YOUR OBJECTIVE: Each line holding the word "highlight" must appear in the answer, copied from the entries.

Structured page parsing data:

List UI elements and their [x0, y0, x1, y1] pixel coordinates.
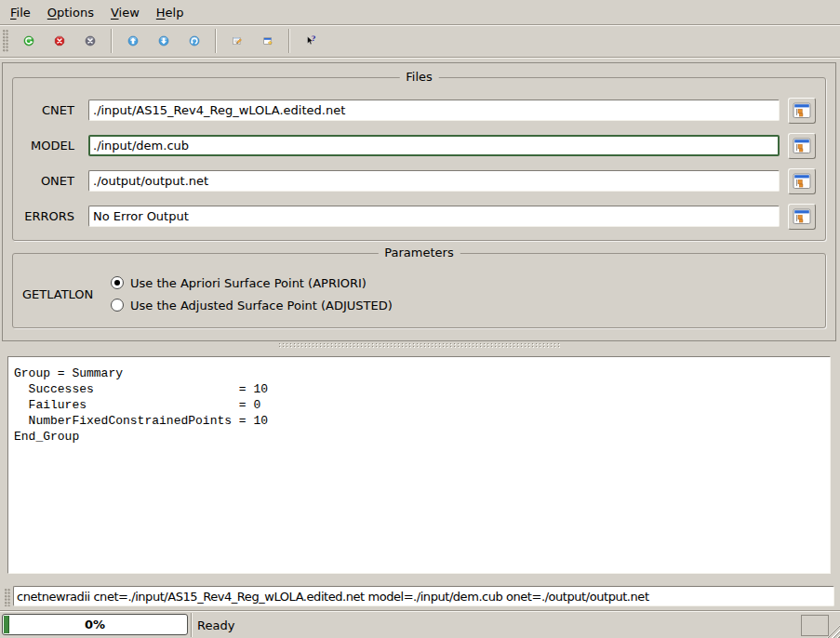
toolbar-drag-handle[interactable]: [3, 30, 9, 52]
cnet-input[interactable]: [88, 100, 780, 121]
model-label: MODEL: [13, 139, 74, 153]
cnet-row: CNET: [13, 100, 825, 121]
new-window-button[interactable]: [256, 29, 280, 53]
edit-history-button[interactable]: [225, 29, 249, 53]
cnet-browse-button[interactable]: [788, 98, 816, 124]
errors-input[interactable]: [88, 206, 780, 227]
redo-icon: [189, 30, 200, 52]
edit-history-icon: [232, 30, 243, 52]
menu-bar: File Options View Help: [0, 0, 840, 25]
toolbar-separator: [215, 29, 216, 53]
files-groupbox: Files CNET MODEL: [12, 77, 826, 241]
exit-button[interactable]: [78, 29, 102, 53]
browse-file-icon: [793, 138, 811, 154]
whats-this-button[interactable]: ?: [299, 29, 323, 53]
errors-browse-button[interactable]: [788, 204, 816, 230]
commandline-drag-handle[interactable]: [5, 589, 11, 606]
progress-bar: 0%: [2, 614, 188, 635]
cnet-label: CNET: [13, 103, 74, 117]
run-icon: [23, 30, 34, 52]
menu-view-label: V: [111, 6, 119, 20]
model-input[interactable]: [88, 135, 780, 156]
onet-label: ONET: [13, 174, 74, 188]
menu-file[interactable]: File: [2, 3, 39, 22]
status-message: Ready: [197, 611, 234, 638]
log-output[interactable]: Group = Summary Successes = 10 Failures …: [7, 356, 831, 574]
getlatlon-adjusted-label: Use the Adjusted Surface Point (ADJUSTED…: [130, 299, 393, 312]
splitter-handle[interactable]: [279, 343, 561, 349]
progress-percent: 0%: [3, 615, 187, 634]
toolbar-separator: [111, 29, 112, 53]
menu-options-label: O: [47, 6, 57, 20]
getlatlon-apriori-label: Use the Apriori Surface Point (APRIORI): [130, 276, 367, 290]
browse-file-icon: [793, 208, 811, 225]
menu-help[interactable]: Help: [148, 3, 193, 22]
next-history-button[interactable]: [152, 29, 176, 53]
errors-row: ERRORS: [13, 206, 825, 227]
new-window-icon: [262, 30, 273, 52]
getlatlon-adjusted-radio[interactable]: Use the Adjusted Surface Point (ADJUSTED…: [111, 297, 393, 313]
parameter-panel: Files CNET MODEL: [2, 62, 836, 341]
getlatlon-apriori-radio[interactable]: Use the Apriori Surface Point (APRIORI): [111, 274, 367, 291]
radio-button-icon: [111, 299, 124, 312]
commandline-input[interactable]: [13, 586, 834, 606]
stop-icon: [54, 30, 65, 52]
onet-input[interactable]: [88, 170, 780, 192]
run-button[interactable]: [17, 29, 41, 53]
previous-history-button[interactable]: [121, 29, 145, 53]
app-window: File Options View Help: [0, 0, 840, 638]
model-browse-button[interactable]: [788, 133, 816, 159]
onet-browse-button[interactable]: [788, 168, 816, 194]
menu-options[interactable]: Options: [39, 3, 102, 22]
toolbar: ?: [0, 25, 840, 58]
statusbar-separator: [191, 613, 192, 637]
redo-button[interactable]: [182, 29, 207, 53]
getlatlon-label: GETLATLON: [22, 287, 93, 301]
statusbar-frame: [801, 615, 829, 636]
parameters-groupbox-title: Parameters: [378, 246, 460, 259]
exit-icon: [85, 30, 96, 52]
errors-label: ERRORS: [13, 209, 74, 223]
menu-help-label: H: [156, 6, 166, 20]
down-arrow-icon: [158, 30, 169, 52]
browse-file-icon: [793, 173, 811, 190]
toolbar-separator: [288, 29, 289, 53]
menu-view[interactable]: View: [102, 3, 148, 22]
parameters-groupbox: Parameters GETLATLON Use the Apriori Sur…: [12, 253, 826, 328]
model-row: MODEL: [13, 135, 825, 156]
log-output-text: Group = Summary Successes = 10 Failures …: [14, 366, 824, 445]
browse-file-icon: [793, 102, 811, 119]
radio-button-icon: [111, 276, 124, 289]
onet-row: ONET: [13, 170, 825, 192]
stop-button[interactable]: [47, 29, 72, 53]
whats-this-icon: ?: [305, 30, 316, 52]
up-arrow-icon: [127, 30, 139, 52]
status-bar: 0% Ready: [0, 610, 840, 638]
files-groupbox-title: Files: [399, 70, 439, 84]
svg-text:?: ?: [311, 34, 315, 43]
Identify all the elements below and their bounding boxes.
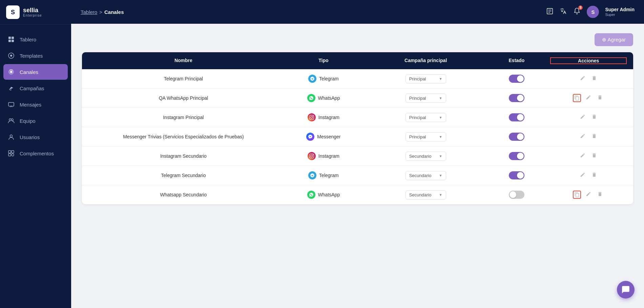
- export-icon[interactable]: [546, 7, 554, 17]
- channel-name: Instagram Secundario: [160, 153, 207, 159]
- toggle-thumb: [517, 75, 524, 82]
- delete-icon[interactable]: [590, 113, 598, 122]
- svg-rect-3: [12, 40, 14, 42]
- edit-icon[interactable]: [579, 113, 587, 122]
- usuarios-icon: [7, 133, 15, 141]
- delete-icon[interactable]: [590, 151, 598, 161]
- cell-estado: [482, 133, 550, 141]
- sidebar-item-campanas[interactable]: Campañas: [0, 80, 71, 96]
- type-label: Messenger: [317, 134, 340, 139]
- delete-icon[interactable]: [590, 132, 598, 141]
- chat-bubble-button[interactable]: [617, 281, 635, 299]
- sidebar-item-mensajes[interactable]: Mensajes: [0, 97, 71, 112]
- sidebar-item-templates[interactable]: Templates: [0, 48, 71, 63]
- svg-point-10: [10, 135, 13, 137]
- cell-acciones: [550, 74, 626, 83]
- sidebar-item-equipo[interactable]: Equipo: [0, 113, 71, 129]
- chevron-down-icon: ▼: [439, 116, 442, 119]
- campaign-dropdown[interactable]: Principal ▼: [406, 113, 446, 122]
- add-channel-button[interactable]: ⊕ Agregar: [595, 33, 633, 46]
- cell-nombre: Messenger Trivias (Servicios Especializa…: [89, 134, 278, 139]
- user-name: Super Admin: [605, 7, 635, 13]
- sidebar-item-complementos[interactable]: Complementos: [0, 146, 71, 161]
- logo-subtitle: Enterprise: [23, 14, 42, 17]
- cell-nombre: Whatsapp Secundario: [89, 192, 278, 197]
- cell-acciones: [550, 190, 626, 199]
- templates-icon: [7, 52, 15, 59]
- user-avatar[interactable]: S: [587, 6, 599, 18]
- toggle-track: [509, 152, 524, 160]
- translate-icon[interactable]: [560, 7, 567, 17]
- notification-icon[interactable]: 9: [573, 7, 581, 17]
- sidebar-item-canales[interactable]: Canales: [3, 64, 68, 80]
- cell-campana: Principal ▼: [369, 132, 482, 141]
- delete-icon[interactable]: [596, 93, 604, 103]
- toggle-thumb: [517, 172, 524, 179]
- campaign-dropdown[interactable]: Principal ▼: [406, 74, 446, 83]
- chevron-down-icon: ▼: [439, 154, 442, 158]
- toggle-track: [509, 113, 524, 121]
- col-campana: Campaña principal: [369, 58, 482, 64]
- status-toggle[interactable]: [509, 191, 524, 199]
- campaign-dropdown[interactable]: Secundario ▼: [406, 171, 446, 180]
- table-row: Instagram Secundario Instagram Secundari…: [82, 147, 633, 166]
- cell-acciones: [550, 93, 626, 103]
- cell-campana: Principal ▼: [369, 113, 482, 122]
- cell-nombre: Telegram Principal: [89, 76, 278, 81]
- campaign-dropdown[interactable]: Secundario ▼: [406, 190, 446, 199]
- status-toggle[interactable]: [509, 133, 524, 141]
- logo-icon: S: [6, 5, 20, 19]
- status-toggle[interactable]: [509, 171, 524, 179]
- edit-icon[interactable]: [584, 93, 593, 103]
- toggle-track: [509, 133, 524, 141]
- status-toggle[interactable]: [509, 94, 524, 102]
- status-toggle[interactable]: [509, 152, 524, 160]
- toggle-thumb: [510, 191, 516, 198]
- status-toggle[interactable]: [509, 75, 524, 83]
- campaign-dropdown[interactable]: Secundario ▼: [406, 152, 446, 161]
- edit-icon[interactable]: [579, 171, 587, 180]
- tablero-icon: [7, 36, 15, 43]
- edit-icon[interactable]: [579, 151, 587, 161]
- sidebar-item-label-usuarios: Usuarios: [20, 134, 40, 140]
- copy-icon-highlight[interactable]: [573, 94, 581, 102]
- messenger-type-icon: [306, 133, 314, 141]
- delete-icon[interactable]: [590, 74, 598, 83]
- campaign-dropdown[interactable]: Principal ▼: [406, 94, 446, 103]
- channel-name: Telegram Secundario: [161, 173, 206, 178]
- status-toggle[interactable]: [509, 113, 524, 121]
- cell-campana: Principal ▼: [369, 74, 482, 83]
- user-role: Super: [605, 13, 635, 17]
- main-area: Tablero > Canales: [71, 0, 644, 308]
- svg-rect-12: [12, 151, 14, 153]
- whatsapp-type-icon: [307, 191, 315, 199]
- campaign-dropdown[interactable]: Principal ▼: [406, 132, 446, 141]
- channels-table: Nombre Tipo Campaña principal Estado Acc…: [82, 52, 633, 204]
- edit-icon[interactable]: [579, 132, 587, 141]
- copy-icon-highlight[interactable]: [573, 191, 581, 199]
- cell-tipo: WhatsApp: [278, 191, 369, 199]
- delete-icon[interactable]: [590, 171, 598, 180]
- breadcrumb-link-tablero[interactable]: Tablero: [81, 9, 97, 15]
- edit-icon[interactable]: [579, 74, 587, 83]
- type-label: WhatsApp: [318, 192, 340, 197]
- table-row: Whatsapp Secundario WhatsApp Secundario …: [82, 185, 633, 204]
- cell-acciones: [550, 113, 626, 122]
- edit-icon[interactable]: [584, 190, 593, 199]
- sidebar-item-usuarios[interactable]: Usuarios: [0, 129, 71, 145]
- chevron-down-icon: ▼: [439, 96, 442, 100]
- breadcrumb-separator: >: [99, 9, 102, 15]
- svg-rect-13: [8, 154, 11, 156]
- sidebar-item-label-templates: Templates: [20, 53, 43, 59]
- sidebar-item-tablero[interactable]: Tablero: [0, 32, 71, 47]
- cell-tipo: Messenger: [278, 133, 369, 141]
- sidebar-nav: Tablero Templates Canales: [0, 25, 71, 168]
- cell-estado: [482, 94, 550, 102]
- col-nombre: Nombre: [89, 58, 278, 64]
- delete-icon[interactable]: [596, 190, 604, 199]
- toggle-thumb: [517, 114, 524, 121]
- cell-campana: Secundario ▼: [369, 152, 482, 161]
- svg-point-9: [11, 119, 13, 121]
- svg-rect-1: [12, 37, 14, 39]
- svg-point-14: [12, 154, 14, 156]
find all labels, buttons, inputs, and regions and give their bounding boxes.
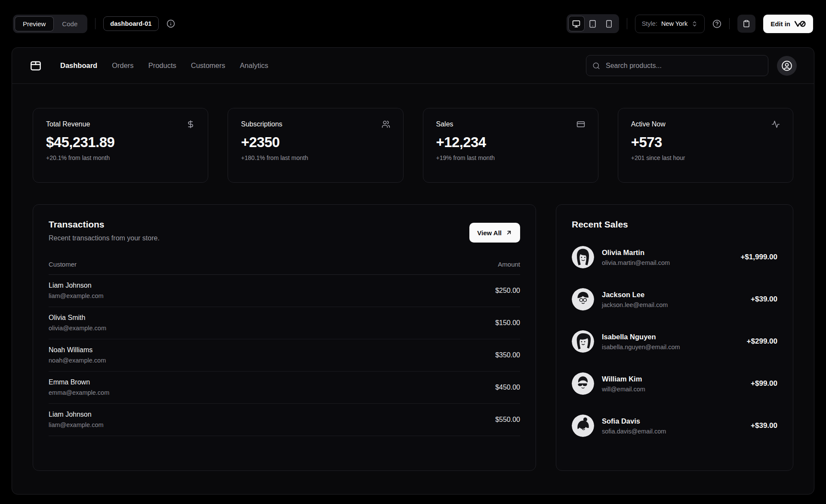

OUTPUT OF THE EXERCISE:
- copy-icon-highlight[interactable]: [573, 94, 581, 102]
- copy-icon-highlight[interactable]: [573, 191, 581, 199]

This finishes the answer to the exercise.